What the exercise asks
Reproduce exactly, and only, the lines below from the one containing "Alplan Kft. (89, 976)" through the one containing "Browsers UI Libraries (843, 1133)".

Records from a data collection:
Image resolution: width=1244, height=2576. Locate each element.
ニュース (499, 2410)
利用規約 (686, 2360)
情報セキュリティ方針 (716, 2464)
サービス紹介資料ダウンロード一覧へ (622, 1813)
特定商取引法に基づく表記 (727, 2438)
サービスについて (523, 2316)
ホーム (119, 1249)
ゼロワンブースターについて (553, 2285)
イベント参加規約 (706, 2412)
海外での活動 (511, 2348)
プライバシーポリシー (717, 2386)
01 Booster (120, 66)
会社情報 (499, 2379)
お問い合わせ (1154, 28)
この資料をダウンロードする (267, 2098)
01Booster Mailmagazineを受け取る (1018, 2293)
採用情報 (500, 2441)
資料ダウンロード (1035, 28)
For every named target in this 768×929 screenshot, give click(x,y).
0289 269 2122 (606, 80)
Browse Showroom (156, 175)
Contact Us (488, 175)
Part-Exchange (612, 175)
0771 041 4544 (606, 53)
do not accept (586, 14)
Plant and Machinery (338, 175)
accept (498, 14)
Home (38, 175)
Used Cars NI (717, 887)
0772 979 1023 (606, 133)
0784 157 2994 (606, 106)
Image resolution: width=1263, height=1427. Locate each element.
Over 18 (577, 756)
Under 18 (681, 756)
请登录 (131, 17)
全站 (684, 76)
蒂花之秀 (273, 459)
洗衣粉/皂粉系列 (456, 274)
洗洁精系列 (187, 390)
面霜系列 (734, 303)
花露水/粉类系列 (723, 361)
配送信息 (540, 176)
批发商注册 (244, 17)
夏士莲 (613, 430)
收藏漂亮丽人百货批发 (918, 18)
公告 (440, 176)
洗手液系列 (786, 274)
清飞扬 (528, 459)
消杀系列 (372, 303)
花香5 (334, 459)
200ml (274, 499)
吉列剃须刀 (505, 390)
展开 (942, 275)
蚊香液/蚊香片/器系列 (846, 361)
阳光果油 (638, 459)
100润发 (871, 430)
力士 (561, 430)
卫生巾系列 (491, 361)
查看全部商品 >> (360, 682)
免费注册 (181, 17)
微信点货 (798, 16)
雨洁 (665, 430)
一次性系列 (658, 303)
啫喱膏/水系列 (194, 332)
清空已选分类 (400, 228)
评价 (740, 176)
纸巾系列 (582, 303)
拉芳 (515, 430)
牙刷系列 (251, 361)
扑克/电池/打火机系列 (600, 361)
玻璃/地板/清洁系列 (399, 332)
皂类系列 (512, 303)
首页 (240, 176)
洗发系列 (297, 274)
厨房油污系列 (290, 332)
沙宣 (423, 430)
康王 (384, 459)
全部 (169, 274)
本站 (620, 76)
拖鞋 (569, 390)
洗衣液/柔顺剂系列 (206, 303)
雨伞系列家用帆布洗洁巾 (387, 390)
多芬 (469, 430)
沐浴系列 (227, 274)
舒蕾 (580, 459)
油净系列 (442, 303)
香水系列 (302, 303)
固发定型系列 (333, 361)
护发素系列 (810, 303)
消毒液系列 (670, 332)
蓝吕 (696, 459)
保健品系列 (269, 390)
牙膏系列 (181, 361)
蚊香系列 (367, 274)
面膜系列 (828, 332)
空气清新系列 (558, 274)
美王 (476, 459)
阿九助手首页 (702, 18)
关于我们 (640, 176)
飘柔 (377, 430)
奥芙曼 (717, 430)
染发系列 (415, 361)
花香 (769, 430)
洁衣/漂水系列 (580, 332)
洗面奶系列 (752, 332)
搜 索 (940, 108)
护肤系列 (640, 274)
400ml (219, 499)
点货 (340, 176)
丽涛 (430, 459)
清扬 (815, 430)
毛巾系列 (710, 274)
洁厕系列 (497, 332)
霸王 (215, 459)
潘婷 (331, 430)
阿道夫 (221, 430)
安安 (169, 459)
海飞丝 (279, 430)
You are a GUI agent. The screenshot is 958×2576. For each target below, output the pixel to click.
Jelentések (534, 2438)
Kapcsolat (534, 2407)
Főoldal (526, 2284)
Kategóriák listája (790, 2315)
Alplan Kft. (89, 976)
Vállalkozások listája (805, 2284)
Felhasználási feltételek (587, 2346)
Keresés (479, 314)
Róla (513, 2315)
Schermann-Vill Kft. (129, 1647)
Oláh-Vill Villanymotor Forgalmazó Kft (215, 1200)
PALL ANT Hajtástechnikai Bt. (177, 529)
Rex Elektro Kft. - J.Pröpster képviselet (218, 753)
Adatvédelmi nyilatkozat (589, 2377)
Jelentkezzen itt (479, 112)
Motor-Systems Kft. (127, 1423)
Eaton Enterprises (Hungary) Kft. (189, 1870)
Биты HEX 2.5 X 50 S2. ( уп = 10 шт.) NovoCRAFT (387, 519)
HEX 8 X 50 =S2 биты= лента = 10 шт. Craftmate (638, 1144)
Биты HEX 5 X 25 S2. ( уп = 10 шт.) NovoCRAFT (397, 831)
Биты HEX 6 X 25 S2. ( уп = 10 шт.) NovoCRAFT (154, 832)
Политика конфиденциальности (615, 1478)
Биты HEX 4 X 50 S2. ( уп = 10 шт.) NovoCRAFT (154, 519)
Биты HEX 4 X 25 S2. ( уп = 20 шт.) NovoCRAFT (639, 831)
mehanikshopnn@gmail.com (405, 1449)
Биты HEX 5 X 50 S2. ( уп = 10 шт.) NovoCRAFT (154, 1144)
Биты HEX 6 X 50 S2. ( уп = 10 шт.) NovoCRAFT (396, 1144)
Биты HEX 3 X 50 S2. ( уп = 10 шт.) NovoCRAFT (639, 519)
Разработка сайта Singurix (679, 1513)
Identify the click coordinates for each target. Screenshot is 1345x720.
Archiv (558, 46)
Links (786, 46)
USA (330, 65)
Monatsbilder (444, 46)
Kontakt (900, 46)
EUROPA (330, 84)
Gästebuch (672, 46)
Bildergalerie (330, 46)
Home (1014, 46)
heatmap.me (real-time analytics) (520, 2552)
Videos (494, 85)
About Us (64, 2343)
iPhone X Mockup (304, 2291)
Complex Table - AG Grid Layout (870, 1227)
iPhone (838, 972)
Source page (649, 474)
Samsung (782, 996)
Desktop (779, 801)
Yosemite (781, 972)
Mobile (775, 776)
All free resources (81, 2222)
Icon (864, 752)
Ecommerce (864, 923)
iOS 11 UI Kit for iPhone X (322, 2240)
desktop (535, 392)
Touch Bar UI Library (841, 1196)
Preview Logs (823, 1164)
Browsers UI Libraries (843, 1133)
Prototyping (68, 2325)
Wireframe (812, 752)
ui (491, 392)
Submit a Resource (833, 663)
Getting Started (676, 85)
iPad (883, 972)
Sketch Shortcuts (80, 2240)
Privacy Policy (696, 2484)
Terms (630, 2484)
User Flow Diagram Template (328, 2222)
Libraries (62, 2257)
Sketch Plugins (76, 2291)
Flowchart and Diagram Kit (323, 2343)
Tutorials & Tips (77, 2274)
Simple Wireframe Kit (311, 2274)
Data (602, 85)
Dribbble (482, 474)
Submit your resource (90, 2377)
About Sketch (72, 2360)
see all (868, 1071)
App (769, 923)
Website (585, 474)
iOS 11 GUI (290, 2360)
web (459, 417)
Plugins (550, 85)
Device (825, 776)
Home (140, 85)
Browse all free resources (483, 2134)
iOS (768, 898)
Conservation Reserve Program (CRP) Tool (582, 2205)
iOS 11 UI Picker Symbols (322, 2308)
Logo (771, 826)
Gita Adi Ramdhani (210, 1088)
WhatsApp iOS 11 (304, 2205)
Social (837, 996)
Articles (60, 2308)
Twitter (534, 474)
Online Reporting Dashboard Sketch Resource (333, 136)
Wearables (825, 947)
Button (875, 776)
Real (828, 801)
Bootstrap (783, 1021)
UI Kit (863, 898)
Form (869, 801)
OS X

Exercise output
Alplan Kft. (89, 976)
Vállalkozások listája (805, 2284)
Felhasználási feltételek (587, 2346)
Keresés (479, 314)
Róla (513, 2315)
Schermann-Vill Kft. (129, 1647)
Oláh-Vill Villanymotor Forgalmazó Kft (215, 1200)
PALL ANT Hajtástechnikai Bt. (177, 529)
Rex Elektro Kft. - J.Pröpster képviselet (218, 753)
Adatvédelmi nyilatkozat (589, 2377)
Jelentkezzen itt (479, 112)
Motor-Systems Kft. (127, 1423)
Eaton Enterprises (Hungary) Kft. (189, 1870)
Биты HEX 2.5 X 50 S2. ( уп = 10 шт.) NovoCRAFT (387, 519)
HEX 8 X 50 =S2 биты= лента = 10 шт. Craftmate (638, 1144)
Биты HEX 5 X 25 S2. ( уп = 10 шт.) NovoCRAFT (397, 831)
Биты HEX 6 X 25 S2. ( уп = 10 шт.) NovoCRAFT (154, 832)
Политика конфиденциальности (615, 1478)
Биты HEX 4 X 50 S2. ( уп = 10 шт.) NovoCRAFT (154, 519)
Биты HEX 4 X 25 S2. ( уп = 20 шт.) NovoCRAFT (639, 831)
mehanikshopnn@gmail.com (405, 1449)
Биты HEX 5 X 50 S2. ( уп = 10 шт.) NovoCRAFT (154, 1144)
Биты HEX 6 X 50 S2. ( уп = 10 шт.) NovoCRAFT (396, 1144)
Биты HEX 3 X 50 S2. ( уп = 10 шт.) NovoCRAFT (639, 519)
Разработка сайта Singurix (679, 1513)
Identify the click coordinates for each target. Screenshot is 1345x720.
Archiv (558, 46)
Links (786, 46)
USA (330, 65)
Monatsbilder (444, 46)
Kontakt (900, 46)
EUROPA (330, 84)
Gästebuch (672, 46)
Bildergalerie (330, 46)
Home (1014, 46)
heatmap.me (real-time analytics) (520, 2552)
Videos (494, 85)
About Us (64, 2343)
iPhone X Mockup (304, 2291)
Complex Table - AG Grid Layout (870, 1227)
iPhone (838, 972)
Source page (649, 474)
Samsung (782, 996)
Desktop (779, 801)
Yosemite (781, 972)
Mobile (775, 776)
All free resources (81, 2222)
Icon (864, 752)
Ecommerce (864, 923)
iOS 11 UI Kit for iPhone X (322, 2240)
desktop (535, 392)
Touch Bar UI Library (841, 1196)
Preview Logs (823, 1164)
Browsers UI Libraries (843, 1133)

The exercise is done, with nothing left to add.